Here’s one tip from our sages:
Healthy criticism is important and we do need to point out flaws in others to avoid them or help others avoid those flaws, but that mitzvah seems to be a little overdone. (The Chofetz Chaim cautions us regarding this in Clal Ches.) There’s more than enough of that going around.
Why does it say to love your fellow man like yourself? Why not just say “love your fellow man”? R. Moshe Rosenstein wrote that a person cannot properly fulfill the mitzvah of ahavas Yisrael if that person doesn’t feel good about his/herself. When you have a healthy self-love you can magnanimously pour your thoughts prayers and actions into others. They are an extension of you. When you feel crummy about yourself, you often will project that onto others. As the gemara says, “kol bmumo posel”. All people criticize others with their own flaws.
Whatever particular group you align yourself with, even if it’s just “observant Judaism”, or the Jewish people, or even just humanity, it’s crucial to feel good about yourself and that group. This doesn’t mean excusing flaws or ignoring areas in which we need to grow. It’s also crucial to be interested in growth. But we especially need to focus on our good points. We need to constantly reflect on what we are doing right, and what is positive about us. Not to put down others, but to appreciate ourselves.
From that base of healthy self-love we can spread it to everyone else.

November 5th, 2009 17:41
Love is good, and hatred is good, both in their proper time. I cannot love a Peace Now activist even of the best Jewish descent
November 5th, 2009 23:54
Alex, you just completely missed the point.
November 6th, 2009 09:03
Not all negative opinions about other people come from projection of our own defects or from some other personal flaw we have. Sometimes it comes from genuine righteous indignation at evil acts the other person has done, or evil ideologies he has adopted.
Nevertheless, indignation that is not focused on improvement can be unproductive.

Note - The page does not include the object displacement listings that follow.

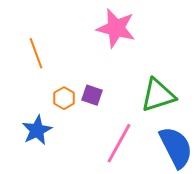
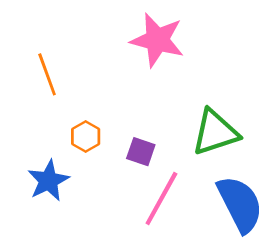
purple square: (92, 95) -> (141, 152), moved

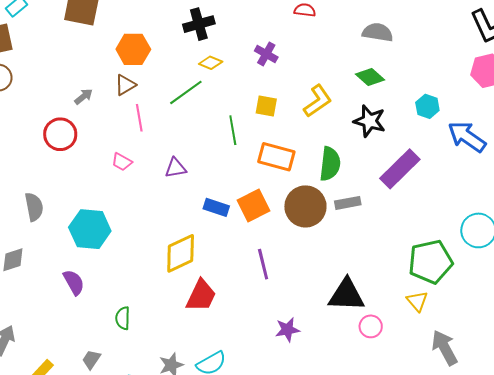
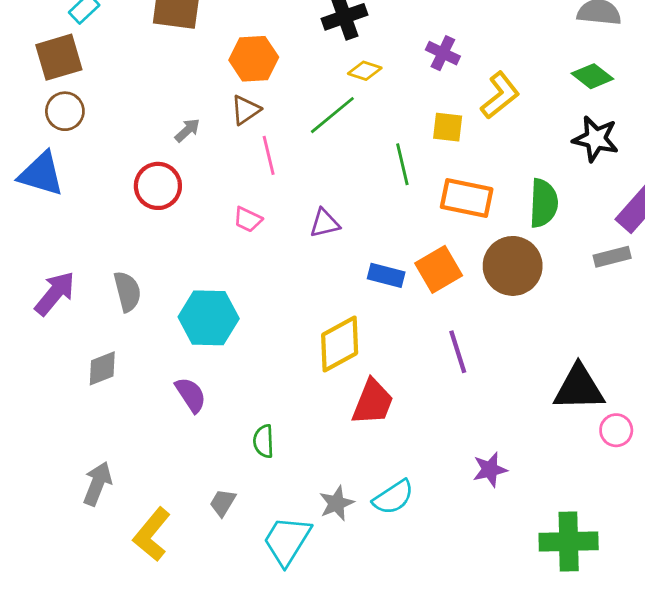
yellow L-shape: (318, 101) -> (500, 95), moved
gray rectangle: (348, 203) -> (612, 257), moved
purple star: (287, 330) -> (490, 470), moved

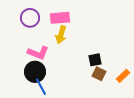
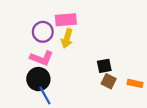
purple circle: (30, 18) -> (43, 32), moved
orange rectangle: (123, 76) -> (135, 83), turned 56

We Jews, even if we have misbehaved, were chosen for a purpose. Out of Ahavas Yisrael, we should do our best to reconnect wayward Jews with Judaism, starting by setting our own good example.
November 8th, 2009 18:25
Sefer Pele Yoetz, written by Rabbi Eliezer Papo, who lived from 1785 to 1826, contains a chapter titled: Ahavat Atzmo, Self-Love.
If my memory is correct, Ahavat Atzmo is the first chapter of Sefer Pele Yoetz.
At this time, I csn not find my Sefer Pele Yoetz, so I can only offer is this:
Sefer Pele Yoetz, chapter Ahavat Atzmo:
We must avoid places where there is even a doubt of a doubt of danger to human life.